Navios de guerra chineses partem para a Somália para combater piratas

Pequim - Três navios da Armada chinesa partiram hoje do porto de Sanya, na ilha de Hainan (sul), com destino às águas da Somália para combater os piratas da região, na primeira missão da história de navios de guerra chineses fora do Pacífico.

EFE |

O contra-almirante Du Jingcheng, encarregado da expedição, destacou a bordo de um dos navios que a tripulação "está totalmente confiante" de que cumprirá sua missão de proteger os navios da crescente atividade de piratas.

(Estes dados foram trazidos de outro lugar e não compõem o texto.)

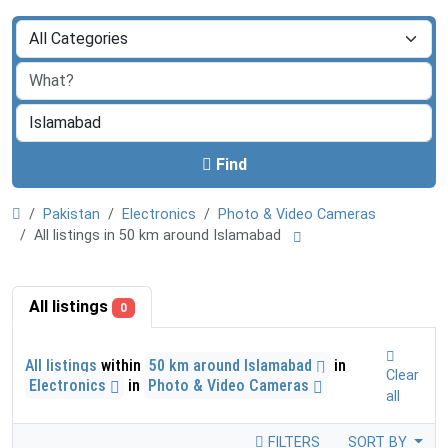
Find
Pakistan
Electronics
Photo & Video Cameras
All listings in 50 km around Islamabad
All listings
0
All listings
within
50 km around Islamabad
in
Clear
Electronics
in
Photo & Video Cameras
all
FILTERS
SORT BY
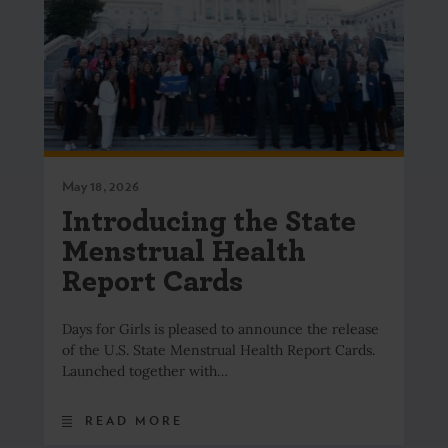
May 18, 2026
Introducing the State
Menstrual Health
Report Cards
Days for Girls is pleased to announce the release
of the U.S. State Menstrual Health Report Cards.
Launched together with…
READ MORE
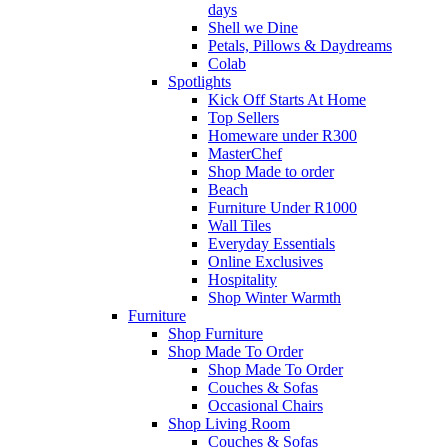
days
Shell we Dine
Petals, Pillows & Daydreams
Colab
Spotlights
Kick Off Starts At Home
Top Sellers
Homeware under R300
MasterChef
Shop Made to order
Beach
Furniture Under R1000
Wall Tiles
Everyday Essentials
Online Exclusives
Hospitality
Shop Winter Warmth
Furniture
Shop Furniture
Shop Made To Order
Shop Made To Order
Couches & Sofas
Occasional Chairs
Shop Living Room
Couches & Sofas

A missão foi considerada por parte da imprensa chinesa como "o primeiro desdobramento naval da China em águas internacionais desde o século XV".

A tripulação está composta por 800 pessoas, entre elas 70 soldados das forças especiais da Armada, e os navios estão equipados com mísseis, canhões e armas leves, além de provisões para vários meses, segundo a agência "Xinhua".

O primeiro objetivo da missão é "garantir a segurança dos navios que passam pelo Golfo de Áden, principalmente cargueiros chineses de petróleo e outros materiais estratégicos", assinalou o contra-almirante, principal responsável da frota do sul da China.

"Também nos preparamos para lidar com os piratas, apesar de não estarmos familiarizados com essas águas", acrescentou.

O aumento dos ataques de piratas no Golfo de Áden motivou o envio à região de navios de guerra de diversos países além da China, entre eles França, Grécia, Reino Unido, Alemanha e Itália.